O regresso de Matthijs de Ligt
“Posso perguntar também sobre o Matthijs de Ligt?” perguntou o repórter. “Foi uma longa jornada de volta. Quando você espera que ele esteja disponível para a equipe?”
“Teremos que ver. É positivo. O Matthijs treinou muito bem e ainda estamos gerindo isso, acho que quando você fica fora por um longo período de tempo e chega às fases finais e está se esforçando, você tem que gerenciar essa última fase. É importante. Então você tem que encontrar o equilíbrio certo para saber quando dar o próximo passo. Mas ele está no caminho certo. Ele está em um bom lugar. É ótimo tê-lo de volta conosco e espero que seja em breve.”
Quando é que o Sesko começa?
O Chris Wheeler do Mail perguntou então: "Benjamin Sesko entrou do banco novamente no domingo e marcou um gol para você. Como ele está indo para você neste momento e ele está perto? Você acha que ele vai começar jogando nesses próximos dois jogos?"
Carrick respondeu: “Sim, o Ben está perto. Ele está obviamente cada vez mais perto. Ele perdeu muito tempo, sabes, no fim de abril, contra o Liverpool, nos últimos jogos, muito tempo para ele perder. Temos de o gerir, cuidar dele, pô-lo em forma e provavelmente treinar três semanas e um pouco completas, sem restrições, e acho que se pode ver isso ao entrar no campo e ganhar o ritmo dele, e foi um golo fantástico.”
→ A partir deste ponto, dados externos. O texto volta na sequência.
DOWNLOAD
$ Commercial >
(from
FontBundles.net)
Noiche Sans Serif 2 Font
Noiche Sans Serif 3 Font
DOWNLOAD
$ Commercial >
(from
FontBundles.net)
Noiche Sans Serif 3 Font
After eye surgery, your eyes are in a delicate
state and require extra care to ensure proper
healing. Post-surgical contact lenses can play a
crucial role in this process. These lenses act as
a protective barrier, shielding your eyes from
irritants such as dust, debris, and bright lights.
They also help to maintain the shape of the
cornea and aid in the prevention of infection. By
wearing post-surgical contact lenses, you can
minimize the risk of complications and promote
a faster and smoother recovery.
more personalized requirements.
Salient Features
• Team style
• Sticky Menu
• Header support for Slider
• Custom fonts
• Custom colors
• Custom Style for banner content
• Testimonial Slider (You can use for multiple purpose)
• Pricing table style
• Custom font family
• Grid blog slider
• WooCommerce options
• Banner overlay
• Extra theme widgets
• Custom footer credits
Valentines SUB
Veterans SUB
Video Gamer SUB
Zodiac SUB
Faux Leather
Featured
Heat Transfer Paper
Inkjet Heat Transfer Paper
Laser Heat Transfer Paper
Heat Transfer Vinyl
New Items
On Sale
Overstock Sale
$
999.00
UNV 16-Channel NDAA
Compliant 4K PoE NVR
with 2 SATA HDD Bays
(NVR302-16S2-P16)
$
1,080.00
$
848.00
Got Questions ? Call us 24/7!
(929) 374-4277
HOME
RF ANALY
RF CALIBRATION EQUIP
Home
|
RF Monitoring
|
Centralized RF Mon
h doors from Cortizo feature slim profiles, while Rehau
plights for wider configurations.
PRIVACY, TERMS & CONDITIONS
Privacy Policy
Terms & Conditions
“Bem, ele fez muita coisa por nós na última temporada. Foi bom vê-lo finalizar aquele cruzamento. E então ele está num bom lugar, Ben. Sim, ele faria parte, obviamente, de todos os jogos, e é só uma questão de quando ele dará o próximo passo, mas ele está num bom lugar.”
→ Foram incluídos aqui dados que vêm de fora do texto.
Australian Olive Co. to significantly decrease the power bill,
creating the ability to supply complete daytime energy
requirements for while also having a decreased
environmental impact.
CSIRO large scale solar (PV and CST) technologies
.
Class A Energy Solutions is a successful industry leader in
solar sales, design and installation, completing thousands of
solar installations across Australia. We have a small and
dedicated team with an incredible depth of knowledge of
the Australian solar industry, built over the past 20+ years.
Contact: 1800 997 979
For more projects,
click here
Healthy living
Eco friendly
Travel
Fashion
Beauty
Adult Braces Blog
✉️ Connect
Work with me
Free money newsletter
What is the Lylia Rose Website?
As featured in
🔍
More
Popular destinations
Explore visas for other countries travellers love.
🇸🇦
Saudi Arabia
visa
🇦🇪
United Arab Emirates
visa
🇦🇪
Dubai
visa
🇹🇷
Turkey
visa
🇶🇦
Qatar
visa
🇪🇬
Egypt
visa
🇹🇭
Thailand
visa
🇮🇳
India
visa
O papel preferido de Mbeumo
Mbeumo foi então perguntado: “Bryan, durante o verão você jogou bastante pelo meio. Nesta temporada, até agora, você tem jogado pela direita, e marcou dois golos nos últimos dois jogos. Onde você acha que é mais perigoso jogando pela equipa? Ouvi dizer que você prefere jogar pela esquerda, você me contou.”
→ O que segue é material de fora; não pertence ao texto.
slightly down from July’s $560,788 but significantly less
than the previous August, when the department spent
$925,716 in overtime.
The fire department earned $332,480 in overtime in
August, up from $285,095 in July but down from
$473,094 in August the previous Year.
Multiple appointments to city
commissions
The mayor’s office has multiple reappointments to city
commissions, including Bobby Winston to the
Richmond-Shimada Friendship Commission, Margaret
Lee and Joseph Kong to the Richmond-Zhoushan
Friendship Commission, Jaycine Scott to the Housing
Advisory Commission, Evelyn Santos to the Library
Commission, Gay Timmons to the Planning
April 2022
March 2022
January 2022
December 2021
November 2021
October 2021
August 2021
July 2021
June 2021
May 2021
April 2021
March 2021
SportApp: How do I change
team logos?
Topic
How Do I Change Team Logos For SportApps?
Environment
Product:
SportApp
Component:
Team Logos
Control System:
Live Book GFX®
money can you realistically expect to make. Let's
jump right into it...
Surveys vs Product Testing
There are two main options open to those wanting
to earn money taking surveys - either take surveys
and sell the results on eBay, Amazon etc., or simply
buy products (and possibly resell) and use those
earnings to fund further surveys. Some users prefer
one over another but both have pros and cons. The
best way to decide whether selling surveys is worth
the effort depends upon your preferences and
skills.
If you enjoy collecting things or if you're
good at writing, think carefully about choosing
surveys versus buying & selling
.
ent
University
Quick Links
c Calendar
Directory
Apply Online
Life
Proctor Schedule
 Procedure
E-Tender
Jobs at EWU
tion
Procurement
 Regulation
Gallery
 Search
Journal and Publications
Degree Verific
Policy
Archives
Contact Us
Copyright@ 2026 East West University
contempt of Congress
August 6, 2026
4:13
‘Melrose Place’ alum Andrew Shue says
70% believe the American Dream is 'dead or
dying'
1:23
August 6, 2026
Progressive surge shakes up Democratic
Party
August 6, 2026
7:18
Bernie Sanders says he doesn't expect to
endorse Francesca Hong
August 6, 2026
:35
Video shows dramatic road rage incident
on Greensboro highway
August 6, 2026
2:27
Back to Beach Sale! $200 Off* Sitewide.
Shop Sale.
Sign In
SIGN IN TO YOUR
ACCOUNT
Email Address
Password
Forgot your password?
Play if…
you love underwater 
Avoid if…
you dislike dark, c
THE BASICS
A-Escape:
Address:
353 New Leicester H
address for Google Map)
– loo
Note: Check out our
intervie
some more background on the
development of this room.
Mbeumo respondeu: “Não, obviamente estou habituado a jogar em algumas posições no ataque. Ainda na minha primeira época, profissional, no Desimtra, jogava à direita, à esquerda, ao centro. Então, obviamente, tenho algumas preferências, diria posições-chave em campo, mas posso tê-las mais quando jogo ao centro ou pelas alas. Portanto, não importa muito, desde que possa jogar e render para a equipa, estou feliz.”
A pergunta final foi para Carrick: “Quando você olha para trás e vê tudo o que conquistou, vencer a Liga dos Campeões foi o ápice para você, e o quanto essa competição significou na sua carreira?”
O manager respondeu: “Sim, é um sentimento único, uma emoção instantânea. Sim, definitivamente vencer a Liga dos Campeões é o melhor sentimento que tive a sorte de ter como jogador de futebol. Então, acho que além disso, provavelmente com o tempo, a longevidade em jogar por um período de tempo dá muita satisfação como jogador de futebol ter uma carreira. Mas vencer a Liga dos Campeões para mim foi o auge, e foi o melhor sentimento que já tive. E seria bom um dia sentir isso de novo.”